In a petition filed in Milimani High Court, Wambui said the enactment of the National Rating Act, 2024, marks a radical and unconstitutional rupture from the long-established legal order governing recovery of rates.

He said the administrative auction of properties without judicial oversight threatens immediate loss of landowners’ rights, ancestral heritage, and livelihoods.

“The new law now purports to empower county governments to summarily and administratively create charges, appoint receivers, and auction private land for unpaid rates without any mandatory judicial oversight, due process, or statutory safeguards,” said Wambui.

He said that under the former law, recovery of rates was strictly a judicial process and the rating authority was required to institute proceedings in a court of competent jurisdiction, obtain judgment, and execute the decree under the supervision of the court before any sale or attachment of property could occur.

Wambui said that Section 19(3)(d) expressly empowers counties to auction the rateable property at the current market value, while Section 19(4) delegates the formulation of enforcement procedures to county assemblies, without prescribing any uniform basic minimum national standard or judicial check.

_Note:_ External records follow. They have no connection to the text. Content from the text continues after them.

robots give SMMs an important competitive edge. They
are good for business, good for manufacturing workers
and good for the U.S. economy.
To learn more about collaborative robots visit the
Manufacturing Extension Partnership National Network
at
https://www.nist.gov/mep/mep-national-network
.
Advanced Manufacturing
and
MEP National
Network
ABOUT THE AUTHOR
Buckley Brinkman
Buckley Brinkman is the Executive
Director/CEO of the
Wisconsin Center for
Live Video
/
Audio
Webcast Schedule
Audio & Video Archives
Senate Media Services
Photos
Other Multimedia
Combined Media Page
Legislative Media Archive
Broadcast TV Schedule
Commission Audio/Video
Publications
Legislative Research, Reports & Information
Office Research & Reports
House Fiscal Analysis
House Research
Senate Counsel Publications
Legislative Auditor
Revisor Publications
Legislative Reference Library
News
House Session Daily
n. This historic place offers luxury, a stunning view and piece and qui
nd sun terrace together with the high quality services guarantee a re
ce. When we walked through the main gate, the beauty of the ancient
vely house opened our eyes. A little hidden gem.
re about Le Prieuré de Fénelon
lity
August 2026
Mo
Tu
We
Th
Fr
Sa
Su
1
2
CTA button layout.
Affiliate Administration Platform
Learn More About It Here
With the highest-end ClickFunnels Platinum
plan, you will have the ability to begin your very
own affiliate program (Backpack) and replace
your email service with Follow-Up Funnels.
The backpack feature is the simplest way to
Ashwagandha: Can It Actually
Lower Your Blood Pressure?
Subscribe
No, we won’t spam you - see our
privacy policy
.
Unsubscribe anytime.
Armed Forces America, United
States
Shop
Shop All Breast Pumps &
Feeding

“The impugned Act now discards that protection, replacing it with a framework that permits county governments to administratively auction private land for arrears of rates without prior recourse to a court of law,” said Wambui.

The advocate filed a certificate of urgency seeking ex parte conservatory orders to stop the enforcement and implementation of the act that authorizes the auction of rateable property without prior judicial authorization.

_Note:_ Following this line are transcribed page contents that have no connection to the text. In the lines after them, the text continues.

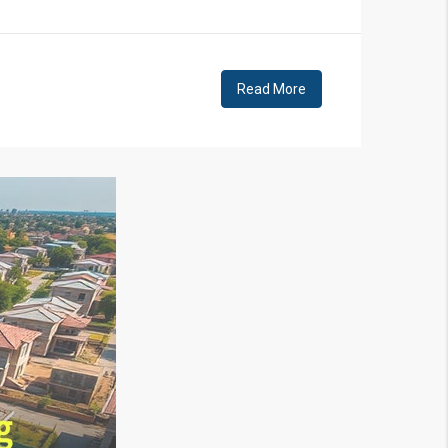
Read More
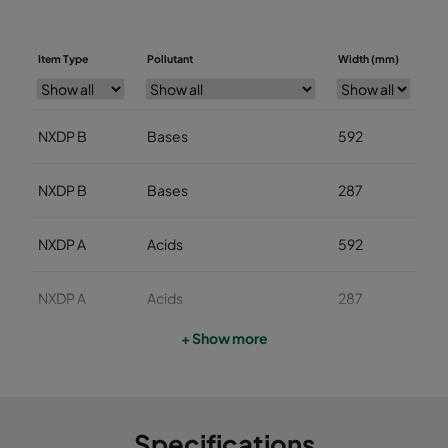
Item Type
Pollutant
Width (mm)
He
NXDP B
Bases
592
5
NXDP B
Bases
287
5
NXDP A
Acids
592
5
NXDP A
Acids
287
5
+ Show more
NXDP V
Organics
592
5
NXDP V
Organics
287
5
Specifications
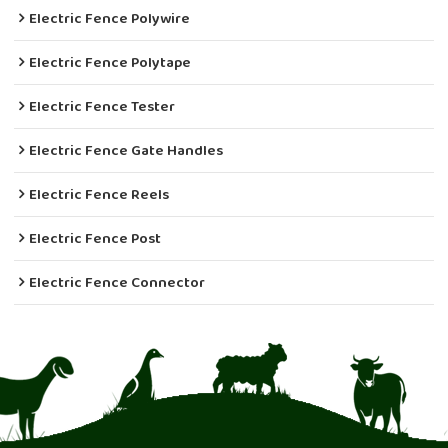
Electric Fence Polywire
Electric Fence Polytape
Electric Fence Tester
Electric Fence Gate Handles
Electric Fence Reels
Electric Fence Post
Electric Fence Connector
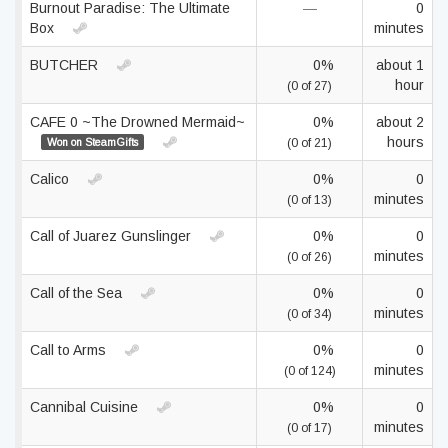
Burnout Paradise: The Ultimate
—
0
Box
minutes
BUTCHER
0%
about 1
hour
(0 of 27)
CAFE 0 ~The Drowned Mermaid~
0%
about 2
hours
Won on SteamGifts
(0 of 21)
Calico
0%
0
minutes
(0 of 13)
Call of Juarez Gunslinger
0%
0
minutes
(0 of 26)
Call of the Sea
0%
0
minutes
(0 of 34)
Call to Arms
0%
0
minutes
(0 of 124)
Cannibal Cuisine
0%
0
minutes
(0 of 17)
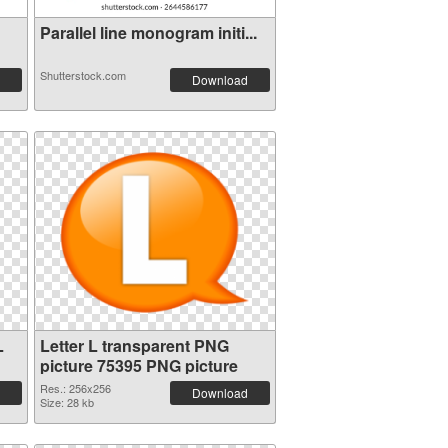
Parallel line monogram initi...
Shutterstock.com
Download
L
Letter L transparent PNG
picture 75395 PNG picture
Res.: 256x256
Download
Size: 28 kb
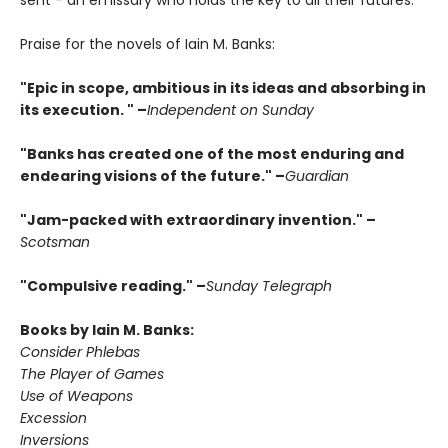
sent - an emissary who holds the key to all their futures.
Praise for the novels of Iain M. Banks:
"Epic in scope, ambitious in its ideas and absorbing in
its execution. " –
Independent on Sunday
"Banks has created one of the most enduring and
endearing visions of the future." –
Guardian
"Jam-packed with extraordinary invention." –
Scotsman
"Compulsive reading." –
Sunday Telegraph
Books by Iain M. Banks:
Consider Phlebas
The Player of Games
Use of Weapons
Excession
Inversions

Wambui said the National Rating Act, 2024, was enacted in flagrant violation of Articles 10, 40, 118, 201, 205, 216(2), and 232 of the Constitution.

He said that the state has on the strength of the impugned law, threatened to auction private properties on account of non-payment of land rates.

The advocate said that once auctioned, these properties will be lost irreversibly, extinguishing any meaningful remedy the petitioners might obtain at the conclusion of these proceedings.

He said the same lacked mandatory consultation with the Commission on Revenue Allocation and meaningful public participation.

Wambui said the Act introduced a regressive claw-back on the right to property.

“In effect, it grants the executive arm of county governments a blank cheque to deprive citizens of land through unilateral administrative action which is an unprecedented departure from the established safeguards even when compared against the Land Act, the Civil Procedure Act, and the Tax Procedures Act, none of which permit the summary taking or auction of private property by government without court sanction,” said Wambui

He applied to have the Chief Justice empanel an uneven number of judges to hear and determine the petition.

He said the radical departure from the repealed law, established constitutional norms violates Article 40, which enshrines the inviolability of private property and mandates protections.

“The Act’s passage was tainted by profound flaws: it was enacted without meaningful public participation, without any public sensitization, and critically, without inviting input from the CRA, an omission that is a fatal constitutional defect under Article 205,” said Wambui.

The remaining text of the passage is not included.